L’histoire des carnets d’Oscar Roty est parfois rocambolesque. Selon le catalogue de la vente posthume de 1912, au moins neuf carnets auraient “disparu”, c’est-à-dire acquis à titre privé par des collectionneurs anonymes, ou perdus lors de déménagements d’ateliers, notamment celui de la rue Bayen. La rumeur a longtemps couru qu’un carnet majeur, dit “carnet japonais” (ainsi nommé en raison de papiers de riz importés du Japon et utilisés par Roty entre 1898 et 1900), aurait réapparu dans une collection américaine mais n’a jamais été photographié.
Toutes ces trajectoires, souvent fragmentaires, nourrissent la légende des carnets “invisibles” : trésors cachés, en attente d’être redécouverts.
Au-delà de la frustration, la difficulté d’accéder à l’essentiel des croquis de Roty ajoute sans doute à leur fascination. L’artiste lui-même jouait volontiers du secret : il montrait peu ses esquisses, préférant la confidentialité d’un cercle restreint (élèves, amis intimes).
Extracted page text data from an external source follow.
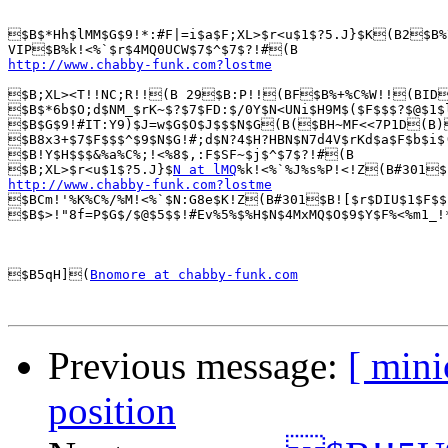
$B$*Hh$lMM$G$9!*:#F|=i$a$F;XL>$r<u$1$?5.J}$K(B2$B%
http://www.chabby-funk.com?lostme
$B;XL><T!!NC;R!!(B 29$B:P!!(BF$B%+%C%W!!(BID$B
$B$*6b$O;d$NM_$rK~$?$7$FD:$/0Y$N<UNi$H9M$($F$$$?$@$1$
$B$G$9!#IT:Y9)$J=w$G$O$J$$$N$G(B($BH~MF<<7P1D(B)
$B8x3+$7$F$$$^$9$N$G!#;d$N?4$H?HBN$N7d4V$rKd$a$F$b$i$
$B!Y$H$$$&%a%C%;!<%8$,:F$SF~$j$^$7$?!#(B

$B;XL>$r<u$1$?5.J}$
N at lMQ
%k!<%`%J%s%P!<!Z(B#301
http://www.chabby-funk.com?lostme

$BCm!'%K%C%/%M!<%`$N:G8e$K!Z(B#301$B![$r$DIU$1$F$$
$B$>!"8f=P$G$/$@$5$$!#Ev%5%$%H$N$4MxMQ$O$9$Y$F%<%m1_!
$B5qH](
Bnomore at chabby-funk.com
Previous message:
[ min
position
Pour les historiens de l’art, l’accès à ces carnets permettrait pourtant :
De nombreux chercheurs plaident pour un partage plus large de ces “couches profondes” de la création, comme en témoigne l’appel lancé en 2022 par l’Association des Amis d’Oscar Roty (“Un Roty pour tous, à portée de clic ?”, oscarroty.fr).
Si la situation reste délicate, des avancées récentes illustrent une volonté nouvelle d’ouverture. Depuis 2021, plusieurs musées français ont engagé des négociations avec certains détenteurs privés pour des dépôts, voire des numérisations, facilitant à terme l’étude transversale du travail de Roty. Les bases de données évoluent, la curiosité grandit et, peu à peu, la demande d’accès alimente le dialogue entre chercheurs, institutions, collectionneurs et familles.
Accéder aux carnets de croquis d’Oscar Roty n’est pas une simple affaire de porte ouverte. C’est le résultat de décadas d’histoire, d’enjeux sensibles et de choix complexes, à l’image du travail de ce médailleur secret et inventif. Derrière ces pages closes, c’est tout un pan de la créativité de la Belle Époque qui attend, peut-être, de reprendre vie et d’enrichir encore le regard porté sur l’œuvre de Roty.